If you want bulging biceps, hit the weights.
Change your diet to match your desires and those biceps will do what you need very soon.
Follow these 3 tips for bulging biceps and your body will show it in the spring.
Before you hit the gym, you must address the chemical side of muscles.
The foods you put in your system determine the chemistry.
Muscle is made of protein, so you need lots of it in your body.
Not massive amounts, so don't head to the supplement store.
But get rid of the fatty foods, high in carbohydrates and calories and low in nutrition.
The second thing to think about is when you eat the protein.
You want the protein processing in your system when your biceps call upon that protein to make them bulging.
Eat six ounces of protein about two to three hours prior to your workout.
This way, the protein is screamed for by the biceps like a dry throat screams for water.
You want the protein going to the muscles, not stored as fat or eliminated.
The final step is the gym.
You need a mere two to three times there with the weights to get your desired results.
Complete each of the following exercises.
Do three sets of six to eight repetitions each.
Start with an alternate dumbbell curl.
Get one dumbbell in each hand.
Curl one, then do the other.
Do not curl both at the same time.
You must maintain proper form the entire time.
Swinging your arms or leaning your back may lead to injury.
Next do a two arm, barbell curl.
Use one bar and two hands.
Lift the weight slowly and carefully to the chin, make sure to keep the back straight and still.
When lifting weights, cheaters may look good in the gym, but the true growth comes when performing the lift correctly.
Finish with an incline bench curl.
Lay one arm on a surface sloped downward.
Raise one dumbbell up toward your face.
Keep your tricep flat against the bench.
This kind of machine will probably only be found in a gym.
You might find a bench that works at home.
But be careful that the bench is properly balanced.
If you do not feel sore muscles about 20 to 30 hours after this workout, increase the weight.
When you feel sore, you know it is working.
Give your muscles at least one day to rest before heading back to the gym.
Your muscles need to rest, so they can prepare for the next workout.
You will need to increase the weight slightly every four to five workouts.
Observing these 3 tips for bulging biceps will give your beach body the kick you desire.
If you want bulging biceps, hit the weights.
Change your diet to match your desires and those biceps will do what you need very soon.
Follow these 3 tips for bulging biceps and your body will show it in the spring.
Before you hit the gym, you must address the chemical side of muscles.
The foods you put in your system determine the chemistry.
Muscle is made of protein, so you need lots of it in your body.
Not massive amounts, so don't head to the supplement store.

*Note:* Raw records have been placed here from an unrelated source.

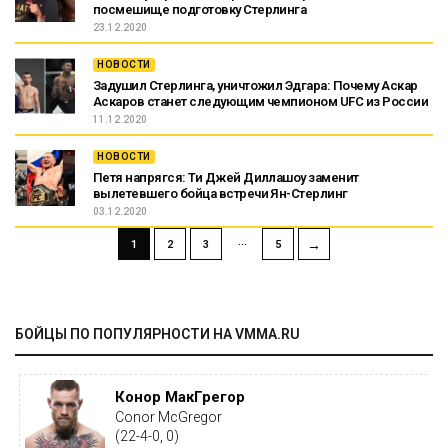
посмешище подготовку Стерлинга
23.12.2020
НОВОСТИ
Задушил Стерлинга, уничтожил Эдгара: Почему Аскар
Аскаров станет следующим чемпионом UFC из России
11.12.2020
НОВОСТИ
Петя напрягся: Ти Джей Диллашоу заменит
вылетевшего бойца встречи Ян-Стерлинг
03.12.2020
…
→
1
2
3
5
БОЙЦЫ ПО ПОПУЛЯРНОСТИ НА VMMA.RU
Конор МакГрегор
Conor McGregor
(22-4-0, 0)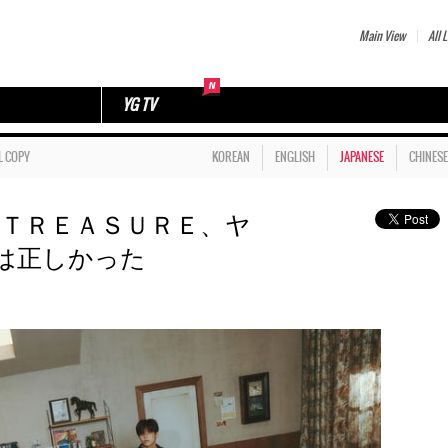
Main View
All L
YG TV
L COPY
KOREAN
ENGLISH
JAPANESE
CHINESE
…ＴＲＥＡＳＵＲＥ、ヤ
は正しかった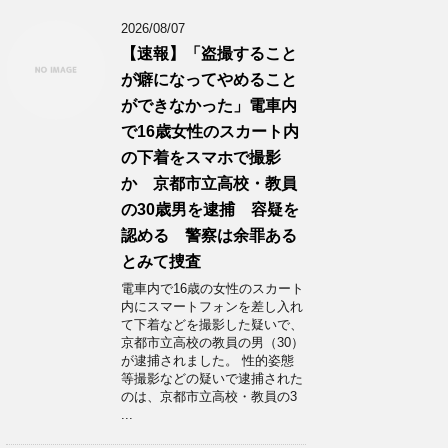
2026/08/07
【速報】「盗撮すること
が癖になってやめること
ができなかった」電車内
で16歳女性のスカート内
の下着をスマホで撮影
か 京都市立高校・教員
の30歳男を逮捕 容疑を
認める 警察は余罪ある
とみて捜査
電車内で16歳の女性のスカート
内にスマートフォンを差し入れ
て下着などを撮影した疑いで、
京都市立高校の教員の男（30）
が逮捕されました。 性的姿態
等撮影などの疑いで逮捕された
のは、京都市立高校・教員の3
...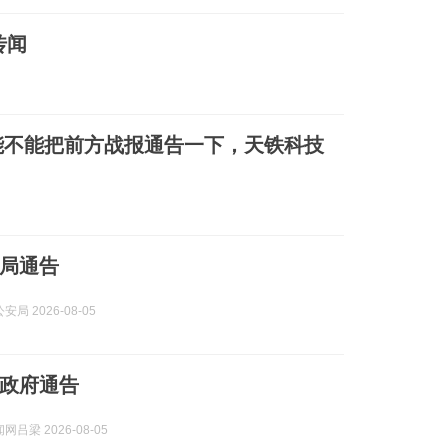
传闻
能不能把前方战报通告一下，天铁科技
局通告
局 2026-08-05
政府通告
吕梁 2026-08-05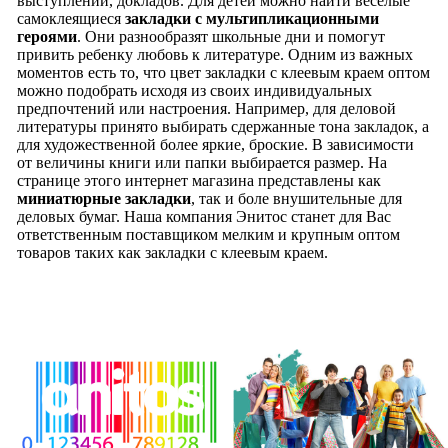
выступлений, докладов. Для детей можно найти веселые
самоклеящиеся
закладки с мультипликационными
героями
. Они разнообразят школьные дни и помогут
привить ребенку любовь к литературе. Одним из важных
моментов есть то, что цвет закладки с клеевым краем оптом
можно подобрать исходя из своих индивидуальных
предпочтений или настроения. Например, для деловой
литературы принято выбирать сдержанные тона закладок, а
для художественной более яркие, броские. В зависимости
от величины книги или папки выбирается размер. На
странице этого интернет магазина представлены как
миниатюрные закладки
, так и боле внушительные для
деловых бумаг. Наша компания Энитос станет для Вас
ответственным поставщиком мелким и крупным оптом
товаров таких как закладки с клеевым краем.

But get rid of the fatty foods, high in carbohydrates and calories and low in nutrition.
The second thing to think about is when you eat the protein.
You want the protein processing in your system when your biceps call upon that protein to make them bulging.

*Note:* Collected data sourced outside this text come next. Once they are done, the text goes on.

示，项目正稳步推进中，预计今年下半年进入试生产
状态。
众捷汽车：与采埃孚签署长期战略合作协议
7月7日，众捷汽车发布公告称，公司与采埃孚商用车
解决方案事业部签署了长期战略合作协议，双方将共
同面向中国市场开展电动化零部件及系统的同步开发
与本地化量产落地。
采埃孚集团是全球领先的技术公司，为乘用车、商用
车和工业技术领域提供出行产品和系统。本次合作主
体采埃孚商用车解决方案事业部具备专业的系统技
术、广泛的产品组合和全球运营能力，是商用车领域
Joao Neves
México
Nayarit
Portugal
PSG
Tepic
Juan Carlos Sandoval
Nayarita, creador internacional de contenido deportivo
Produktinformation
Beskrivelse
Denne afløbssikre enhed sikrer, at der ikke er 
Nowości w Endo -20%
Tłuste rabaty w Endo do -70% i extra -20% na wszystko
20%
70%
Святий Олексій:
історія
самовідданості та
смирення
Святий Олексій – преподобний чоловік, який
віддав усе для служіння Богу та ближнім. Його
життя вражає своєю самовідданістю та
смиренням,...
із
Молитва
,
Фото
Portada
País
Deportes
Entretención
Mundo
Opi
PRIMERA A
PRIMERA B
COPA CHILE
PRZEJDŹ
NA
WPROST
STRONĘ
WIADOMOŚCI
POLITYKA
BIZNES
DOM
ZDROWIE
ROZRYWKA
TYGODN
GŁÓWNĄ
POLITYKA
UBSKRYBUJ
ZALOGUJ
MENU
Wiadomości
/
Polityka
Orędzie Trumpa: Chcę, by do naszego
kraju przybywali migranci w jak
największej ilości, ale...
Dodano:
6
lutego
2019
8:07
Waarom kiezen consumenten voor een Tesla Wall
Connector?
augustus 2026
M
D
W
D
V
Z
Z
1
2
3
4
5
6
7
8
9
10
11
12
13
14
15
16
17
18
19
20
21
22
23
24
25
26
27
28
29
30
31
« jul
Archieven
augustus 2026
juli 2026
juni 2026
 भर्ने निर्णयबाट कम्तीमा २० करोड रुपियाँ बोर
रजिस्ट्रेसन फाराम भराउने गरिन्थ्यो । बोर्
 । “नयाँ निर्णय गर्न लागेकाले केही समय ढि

Eat six ounces of protein about two to three hours prior to your workout.
This way, the protein is screamed for by the biceps like a dry throat screams for water.

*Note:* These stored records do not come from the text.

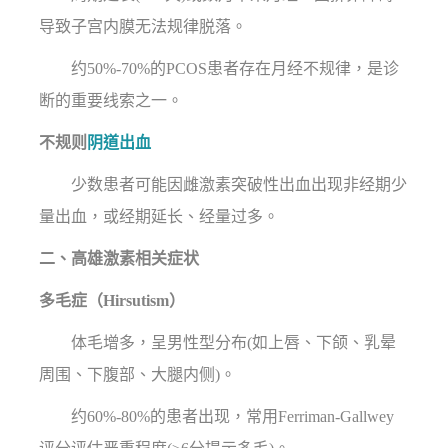
导致子宫内膜无法规律脱落。
约50%-70%的PCOS患者存在月经不规律，是诊
断的重要线索之一。
不规则
阴道出血
少数患者可能因雌激素突破性出血出现非经期少
量出血，或经期延长、经量过多。
二、高雄激素相关症状
多毛症（Hirsutism）
体毛增多，呈男性型分布(如上唇、下颌、乳晕
周围、下腹部、大腿内侧)。
约60%-80%的患者出现，常用Ferriman-Gallwey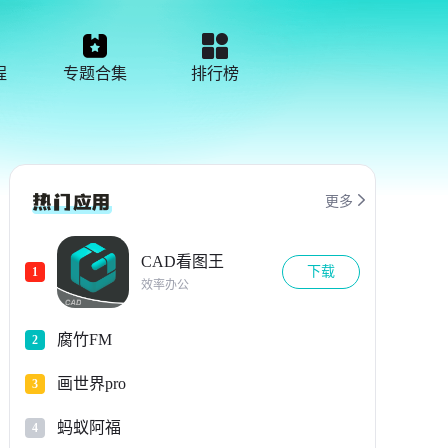
程
专题合集
排行榜

更多
CAD看图王
下载
1
效率办公
腐竹FM
2
画世界pro
3
蚂蚁阿福
4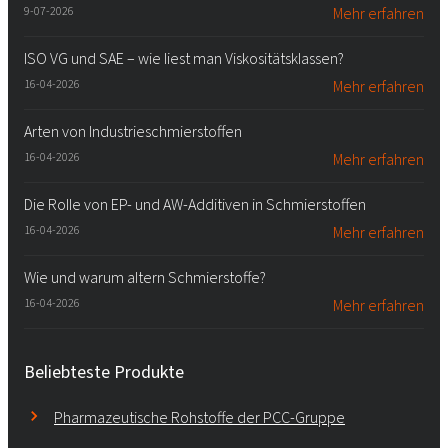
9-07-2026
Mehr erfahren
ISO VG und SAE – wie liest man Viskositätsklassen?
16-04-2026
Mehr erfahren
Arten von Industrieschmierstoffen
16-04-2026
Mehr erfahren
Die Rolle von EP- und AW-Additiven in Schmierstoffen
16-04-2026
Mehr erfahren
Wie und warum altern Schmierstoffe?
16-04-2026
Mehr erfahren
Beliebteste Produkte
Pharmazeutische Rohstoffe der PCC-Gruppe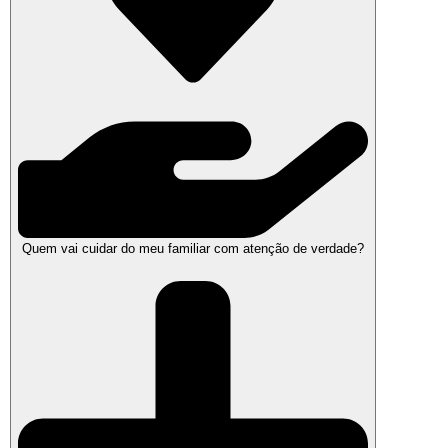
Quem vai cuidar do meu familiar com atenção de verdade?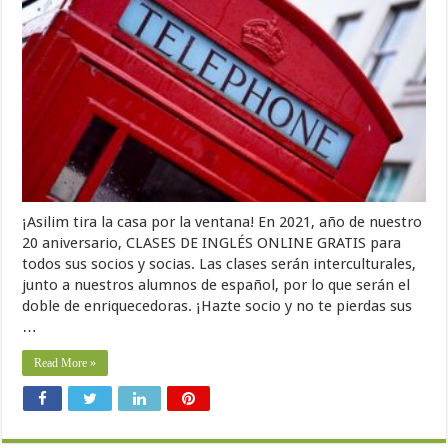
¡Asilim tira la casa por la ventana! En 2021, año de nuestro
20 aniversario, CLASES DE INGLÉS ONLINE GRATIS para
todos sus socios y socias. Las clases serán interculturales,
junto a nuestros alumnos de español, por lo que serán el
doble de enriquecedoras. ¡Hazte socio y no te pierdas sus
…
Read More »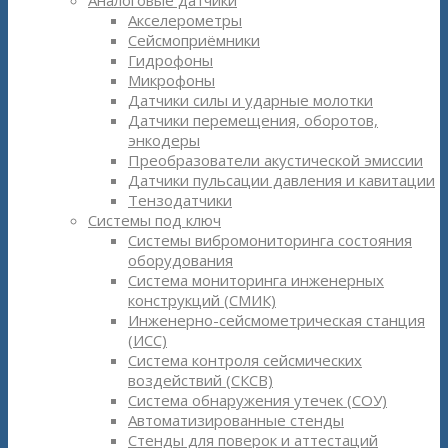
Аналоговые датчики
Акселерометры
Сейсмоприёмники
Гидрофоны
Микрофоны
Датчики силы и ударные молотки
Датчики перемещения, оборотов,
энкодеры
Преобразователи акустической эмиссии
Датчики пульсации давления и кавитации
Тензодатчики
Системы под ключ
Системы вибромониторинга состояния
оборудования
Система мониторинга инженерных
конструкций (СМИК)
Инженерно-сейсмометрическая станция
(ИСС)
Система контроля сейсмических
воздействий (СКСВ)
Система обнаружения утечек (СОУ)
Автоматизированные стенды
Стенды для поверок и аттестаций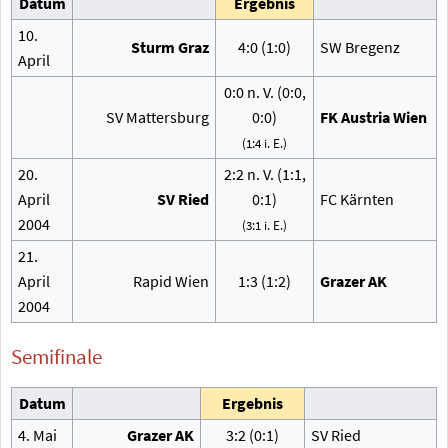
Datum
Ergebnis
10.
Sturm Graz
4:0 (1:0)
SW Bregenz
April
0:0 n.
V. (0:0,
SV Mattersburg
0:0)
FK Austria Wien
(1:4 i.
E.)
20.
2:2 n.
V. (1:1,
April
SV Ried
0:1)
FC Kärnten
2004
(3:1 i.
E.)
21.
April
Rapid Wien
1:3 (1:2)
Grazer AK
2004
Semifinale
Datum
Ergebnis
4. Mai
Grazer AK
3:2 (0:1)
SV Ried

You want the protein going to the muscles, not stored as fat or eliminated.
The final step is the gym.
You need a mere two to three times there with the weights to get your desired results.
Complete each of the following exercises.
Do three sets of six to eight repetitions each.
Start with an alternate dumbbell curl.
Get one dumbbell in each hand.
Curl one, then do the other.
Do not curl both at the same time.
You must maintain proper form the entire time.
Swinging your arms or leaning your back may lead to injury.
Next do a two arm, barbell curl.
Use one bar and two hands.
Lift the weight slowly and carefully to the chin, make sure to keep the back straight and still.
When lifting weights, cheaters may look good in the gym, but the true growth comes when performing the lift correctly.
Finish with an incline bench curl.
Lay one arm on a surface sloped downward.
Raise one dumbbell up toward your face.
Keep your tricep flat against the bench.
This kind of machine will probably only be found in a gym.
You might find a bench that works at home.
But be careful that the bench is properly balanced.
If you do not feel sore muscles about 20 to 30 hours after this workout, increase the weight.
When you feel sore, you know it is working.
Give your muscles at least one day to rest before heading back to the gym.
Your muscles need to rest, so they can prepare for the next workout.
You will need to increase the weight slightly every four to five workouts.
Observing these 3 tips for bulging biceps will give your beach body the kick you desire.